O Jornal de Hoje entrevista o cordelista Marciano Medeiros. Nascido em
Santo Antônio aos 18 de setembro de 1973, toda sua origem familiar é de
Serra de São Bento. Desde adolescente observava seu pai João Batista de
Medeiros (Joca de Zé Bisel), ler e cantar belos romances clássicos em
cordel e depois ouviu seu avô materno, José Salustino Moreira, declamar
inesquecíveis estrofes do Pavão Misterioso. Membro da Academia
Norte-rio-grandense de Literatura de Cordel, Marciano ficou em primeiro
lugar em outubro de 2014, num concurso de cordel promovido anualmente
pela COSERN. Confira estes e outros detalhes na entrevista com o autor a
seguir.
De onde vem o seu gosto pelo cordel?
Vem de minha infância e adolescência, quando escutava meu pai cantando
lindas estrofes dos cordéis clássicos. Ele deitava numa rede em nossa
casinha na Serra do Meio e lia romances enormes, que para mim eram
verdadeiros filmes feitos com palavras. Tivemos uma vida meio nômade e
nos mudamos para várias cidades, porém permanecemos mais tempo em
Parnamirim. Quando eu vinha visitar a serra, sempre ficava na casa de
José Salustino e dona Izabel Viana, meus avós pelo lado materno. O
senhor José Salustino tinha dezenas de estrofes decoradas e declamava o
Pavão Misterioso. Então resumidamente foi deste modo que comecei a
apreciar romances de cordel.
Em 1910 existiu uma história dramática e sangrenta em Serra de São
Bento, sempre contada por meu pai e coincidentemente por José Salustino,
avô que acabei de mencionar na pergunta anterior. Eles narravam uma
briga que envolveu Luiz Amâncio, Minô Targino e Cândido Luiz. Neste
período alguns poderosos de Serra de São Bento que acabei de citar, se
uniram contra Cândido, um trabalhador rural, de pequena estatura, negro e
pobre.

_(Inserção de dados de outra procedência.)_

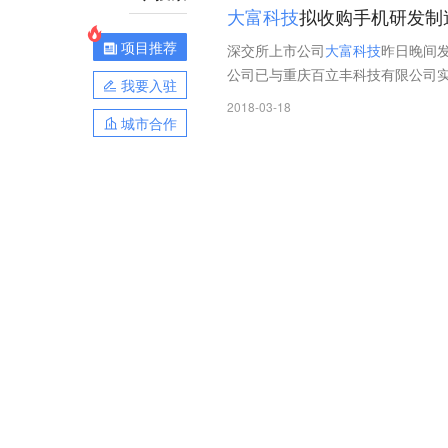
大
富
科
技
拟收购手机研发制
项目推荐
深交所上市公司
大
富
科
技
昨日晚间
公司已与重庆百立丰科技有限公司实
我要入驻
2018-03-18
城市合作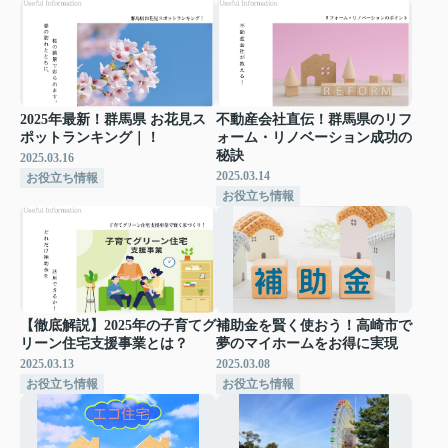
2025年最新！群馬県 お花見ス
不動産会社直伝！群馬県のリフ
ポットランキング｜！
ォーム・リノベーション成功の
秘訣
2025.03.16
2025.03.14
お役立ち情報
お役立ち情報
【徹底解説】2025年の子育てグ
補助金を賢く使おう！高崎市で
リーン住宅支援事業とは？
夢のマイホームをお得に実現
2025.03.13
2025.03.08
お役立ち情報
お役立ち情報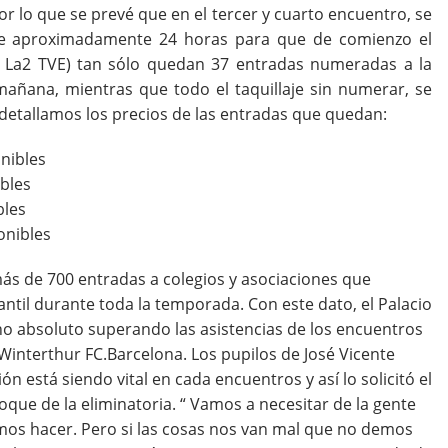
r lo que se prevé que en el tercer y cuarto encuentro, se
 de aproximadamente 24 horas para que de comienzo el
re, La2 TVE) tan sólo quedan 37 entradas numeradas a la
mañana, mientras que todo el taquillaje sin numerar, se
detallamos los precios de las entradas que quedan:
onibles
ibles
bles
onibles
s de 700 entradas a colegios y asociaciones que
ntil durante toda la temporada. Con este dato, el Palacio
eno absoluto superando las asistencias de los encuentros
l Winterthur FC.Barcelona. Los pupilos de José Vicente
n está siendo vital en cada encuentros y así lo solicitó el
oque de la eliminatoria. “ Vamos a necesitar de la gente
os hacer. Pero si las cosas nos van mal que no demos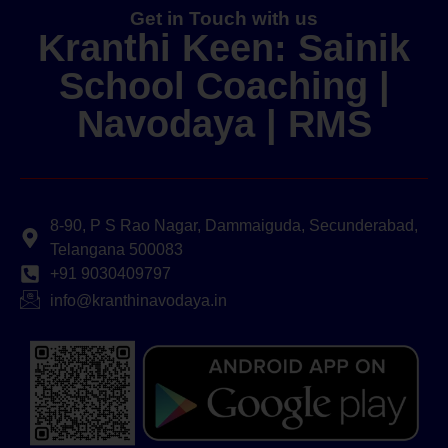
Get in Touch with us
Kranthi Keen: Sainik
School Coaching |
Navodaya | RMS
8-90, P S Rao Nagar, Dammaiguda, Secunderabad,
Telangana 500083
+91 9030409797
info@kranthinavodaya.in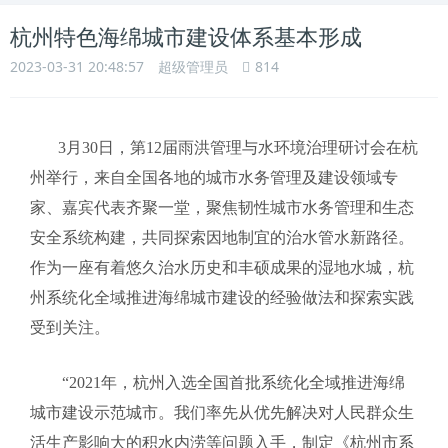
杭州特色海绵城市建设体系基本形成
2023-03-31 20:48:57
超级管理员
814
3月30日，第12届雨洪管理与水环境治理研讨会在杭
州举行，来自全国各地的城市水务管理及建设领域专
家、嘉宾代表齐聚一堂，聚焦韧性城市水务管理和生态
安全系统构建，共同探索因地制宜的治水管水新路径。
作为一座有着悠久治水历史和丰硕成果的湿地水城，杭
州系统化全域推进海绵城市建设的经验做法和探索实践
受到关注。
“2021年，杭州入选全国首批系统化全域推进海绵
城市建设示范城市。我们率先从优先解决对人民群众生
活生产影响大的积水内涝等问题入手，制定《杭州市系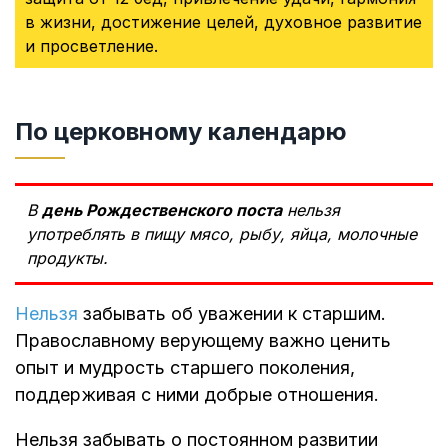
в жизни, достижение целей, духовное развитие
и просветление.
По церковному календарю
В
день Рождественского поста
нельзя
употреблять в пищу мясо, рыбу, яйца, молочные
продукты.
Нельзя
забывать об уважении к старшим.
Православному верующему важно ценить
опыт и мудрость старшего поколения,
поддерживая с ними добрые отношения.
Нельзя забывать о постоянном развитии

Minô querendo agradar seu amigo resolveu espancar o trabalhador,
por causa de uma questão dele com Luiz Amâncio. Cândido assassinou o
fazendeiro e teve uma fuga espetacular, sem sofrer qualquer punição,
pois terminou sendo absolvido num júri ocorrido em Nova Cruz. Eu gravei
uma entrevista e escrevi meu primeiro trabalho que me atrevi a publicar.
Era cheio de falhas, algumas rimas erradas e muitas desmétricas. Depois
fiz uma revisão e melhorei a qualidade do trabalho. Hoje já tenho mais
de 20 folhetos publicados.
Como surgiu este apelido de poeta das biografias?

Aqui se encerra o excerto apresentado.